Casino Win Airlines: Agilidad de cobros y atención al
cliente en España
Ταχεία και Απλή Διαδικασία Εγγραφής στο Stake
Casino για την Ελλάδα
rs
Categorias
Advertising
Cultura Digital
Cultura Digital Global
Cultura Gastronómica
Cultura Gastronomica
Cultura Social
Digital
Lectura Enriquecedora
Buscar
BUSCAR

************

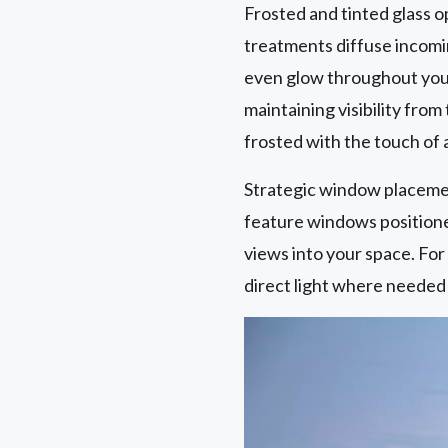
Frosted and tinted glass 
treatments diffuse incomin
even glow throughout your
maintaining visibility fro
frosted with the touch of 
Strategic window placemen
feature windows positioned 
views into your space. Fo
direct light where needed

************

PROBLEM REQUIREMENTS: Lines containing the word "Cultura": copy each of them from the material.

SOLUTION TO THE PROBLEM:
Cultura Digital
Cultura Digital Global
Cultura Gastronómica
Cultura Gastronomica
Cultura Social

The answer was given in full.